Hauser & Wirth just opened three major exhibitions in their Downtown LA space: “White Noise,” the first LA solo exhibition of the Mexican-German artist Stefan Brüggemann; Nonmemory a show curated by Jay Ezra Nayssan in collaboration with the Mike Kelley Foundation for the Arts, and ‘Aggressive Dr1fter,’ filmmaker Harmony Korine’s debut solo exhibition for Hauser & Wirth.
Regarding all three of these exhibitions, if you were to just walk off the street and see the artworks, without benefit of reading the gallery’s press release or materials, you might not fully appreciate what you are seeing.
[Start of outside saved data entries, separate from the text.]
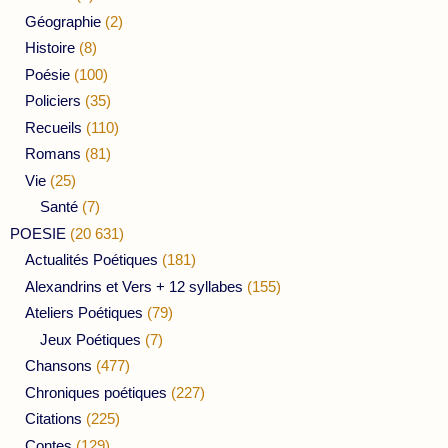
Géographie
(2)
Histoire
(8)
Poésie
(100)
Policiers
(35)
Recueils
(110)
Romans
(81)
Vie
(25)
Santé
(7)
POESIE
(20 631)
Actualités Poétiques
(181)
Alexandrins et Vers + 12 syllabes
(155)
Ateliers Poétiques
(79)
Jeux Poétiques
(7)
Chansons
(477)
Chroniques poétiques
(227)
Citations
(225)
Contes
(129)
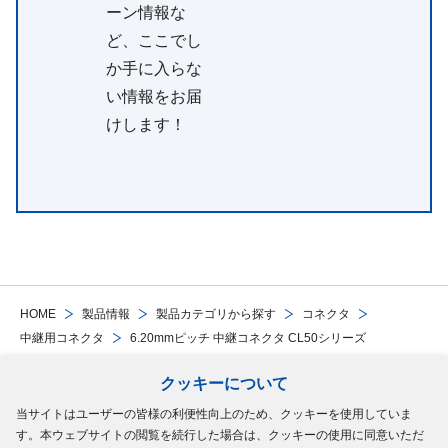
ーン情報な
ど、ここでし
か手に入らな
い情報をお届
けします！
HOME
製品情報
製品カテゴリから探す
コネクタ
中継用コネクタ
6.20mmピッチ 中継コネクタ CL50シリーズ
クッキーについて
Follow Us
当サイトはユーザーの皆様の利便性向上のため、クッキーを使用していま
す。本ウェブサイトの閲覧を続行した場合は、クッキーの使用に同意いただ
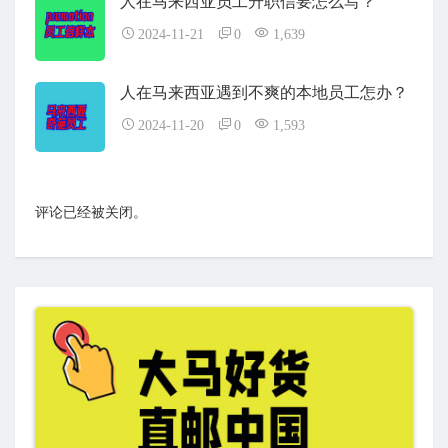
人在马来西亚员工升职信要怎么写？
2024-11-21
0
1,639
人在马来西亚遇到不爽的本地员工怎办？
2024-11-20
0
1,593
评论已经被关闭。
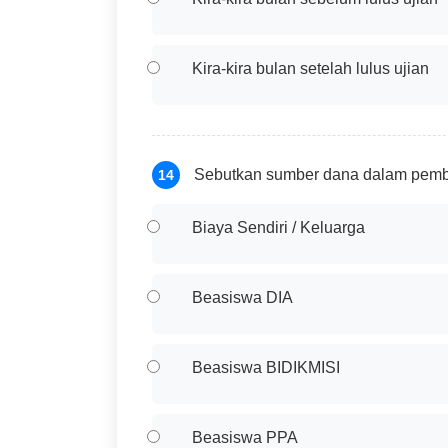
Kira-kira bulan setelah lulus ujian
Sebutkan sumber dana dalam pemb
14
Biaya Sendiri / Keluarga
Beasiswa DIA
Beasiswa BIDIKMISI
Beasiswa PPA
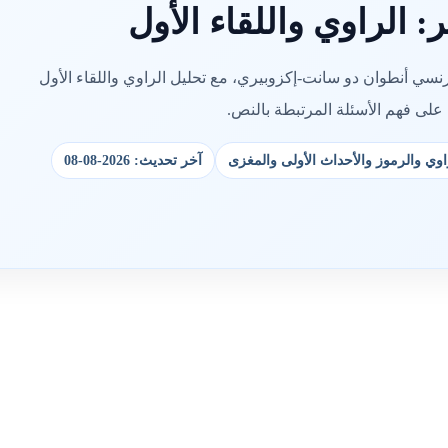
: الراوي واللقاء الأول
رنسي أنطوان دو سانت-إكزوبيري، مع تحليل الراوي واللقاء الأول
على فهم الأسئلة المرتبطة بالنص.
راوي والرموز والأحداث الأولى والمغزى
آخر تحديث: 2026-08-08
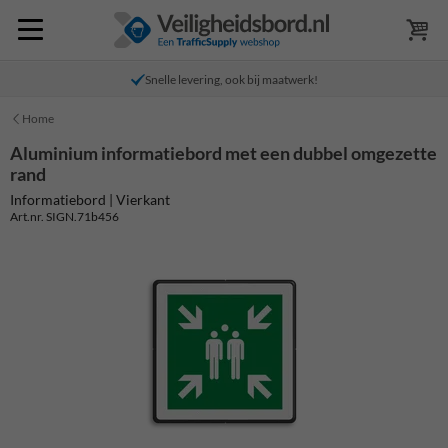
Snelle levering, ook bij maatwerk!
Home
Aluminium informatiebord met een dubbel omgezette
rand
Informatiebord | Vierkant
Art.nr. SIGN.71b456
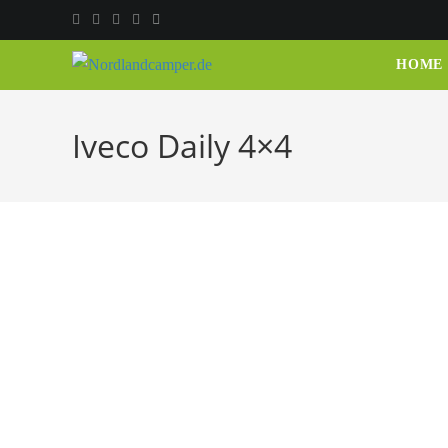
HOME
Iveco Daily 4×4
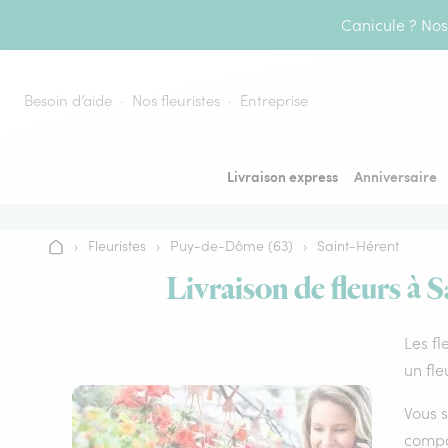
Aller au contenu
Canicule ? Nos 
Besoin d’aide
Nos fleuristes
Entreprise
Livraison express
Anniversaire
›
Fleuristes
›
Puy-de-Dôme (63)
›
Saint-Hérent
Accueil
Livraison de fleurs à 
Les fl
un fle
Vous s
compos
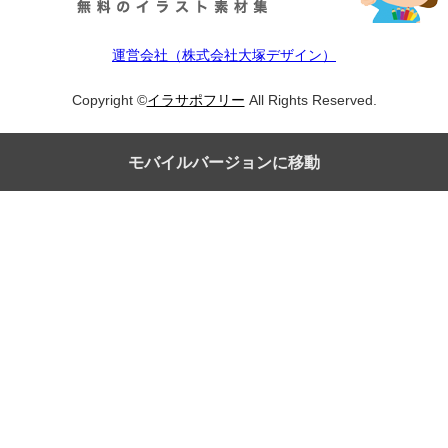
運営会社（株式会社大塚デザイン）
Copyright ©
イラサポフリー
All Rights Reserved.
モバイルバージョンに移動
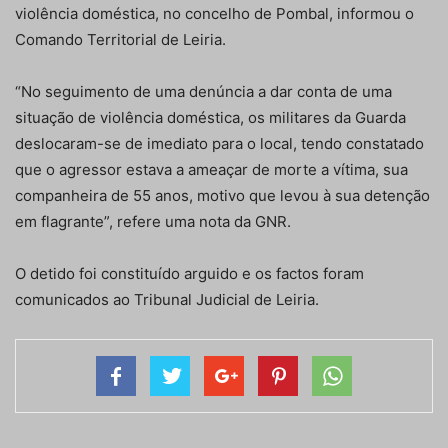
violência doméstica, no concelho de Pombal, informou o
Comando Territorial de Leiria.
“No seguimento de uma denúncia a dar conta de uma
situação de violência doméstica, os militares da Guarda
deslocaram-se de imediato para o local, tendo constatado
que o agressor estava a ameaçar de morte a vítima, sua
companheira de 55 anos, motivo que levou à sua detenção
em flagrante”, refere uma nota da GNR.
O detido foi constituído arguido e os factos foram
comunicados ao Tribunal Judicial de Leiria.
Or put another way: Attending the press preview and hearing the artists and curators talk about the work really opened my eyes, and changed how I thought about the work.
Stefan Brüggemann is a prime example: His works presents as graffiti sprayed on graffiti without, at first glance, the words carrying any special meaning or meaning; and without the design of the graffiti appearing particularly artful.
What you might think upon first seeing Brüggemann’s work is: This is nothing new. I’ve seen graffiti art before and I liked the other work better. However, as I learned from Brüggemann at the press preview and in a conversation following the show, he is, above all, a conceptual artist. His work attempts to replace figuration with text, and to have that text be as gestural as painting. He creates abstract works of words. And once you know that how you look at the work changes completely.
The exhibition is called White Noise, which one might take as a literary reference to Don DeLillo’s novel of the same name, and it is but it is also a reference to the whole concept of ‘white noise” which are sounds meant to block out other distractions – and thus, also applies to Brüggemann’s work which also attempts to block out traditional distractions of Art and painting. As Brüggemann explained at the press preview his work sits at “the border between messaging and abstraction.”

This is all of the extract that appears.